Stored data
-------
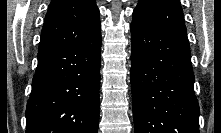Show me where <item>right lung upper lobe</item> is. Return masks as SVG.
<instances>
[{
    "label": "right lung upper lobe",
    "mask_w": 221,
    "mask_h": 133,
    "mask_svg": "<svg viewBox=\"0 0 221 133\" xmlns=\"http://www.w3.org/2000/svg\"><path fill=\"white\" fill-rule=\"evenodd\" d=\"M101 30L95 0H52L45 16L39 50L80 45Z\"/></svg>",
    "instance_id": "obj_1"
}]
</instances>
-------
Return all of the records above exactly as written. Omit each picture.

Your solution:
Show me where <item>right lung upper lobe</item> is. Return masks as SVG.
<instances>
[{
    "label": "right lung upper lobe",
    "mask_w": 221,
    "mask_h": 133,
    "mask_svg": "<svg viewBox=\"0 0 221 133\" xmlns=\"http://www.w3.org/2000/svg\"><path fill=\"white\" fill-rule=\"evenodd\" d=\"M101 30L95 0H52L45 16L39 50L80 45Z\"/></svg>",
    "instance_id": "obj_1"
}]
</instances>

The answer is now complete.